The Art of Giving

The fraction of wealthy Canadians has increased significantly in the last several years. Nearly 22 million Canadians had a net worth of $1 million or more by the end of 2020, according to the Credit Suisse Research Institute Global Wealth Report 2021, issued in June. Charity is the #1 interest, passion, or activity for North Canadians with high net worth, according to Wealth-Very X’s High Net Worth Handbook 2021.

Donor-advised funds in Canada (DAFs) are becoming increasingly popular as a way for people to support their philanthropic endeavours. According to the National Philanthropic Trust’s 2021 DAF Report, Canadian investors used DAFs to donate $34,67 billion to charitable causes in 2020, a 27% increase over 2019.

Donor-Advised Funds (DAFs): What Are They?

Donor-Advised Funds (DAFs) are philanthropic funds that may accept significant contributions. If you donate to a charity, a third-party organisation will manage your funds.

Although DAFS has been widely accepted, they have also faced some criticism about how they operate and their advantages to society.
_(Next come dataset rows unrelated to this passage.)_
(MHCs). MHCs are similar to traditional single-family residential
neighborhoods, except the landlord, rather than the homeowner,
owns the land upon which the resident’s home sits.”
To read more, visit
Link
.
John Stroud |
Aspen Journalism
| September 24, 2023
Let’s look at DAFs, including their advantages and disadvantages.

How does it all go down as a donor-advised fund (DAF)?

Donor-Advised Funds in Canada (DAFs), 501(c)(3) nonprofit organisations, can accept cash, securities that have risen in value, and other assets as their funding sources. DAF sponsors hold all donations in a special account in the donor’s name, which is then transferred to the charity of the donor’s choice for final distribution.

Contributions to the fund are now tax-deductible for donors. Because of this, donors can claim a tax deduction for all donations when they are made, even if the money isn’t given to a charity for months or even years. To get a deduction on their taxes, donors who want to make a gift can do so now and then pick where the money goes later.

Many people will be able to donate more if this option is available to them. An Inc. donor, for example, can donate 1,000 shares of the company to a DAF and immediately deduct the full amount of the contribution, subject to IRS restrictions.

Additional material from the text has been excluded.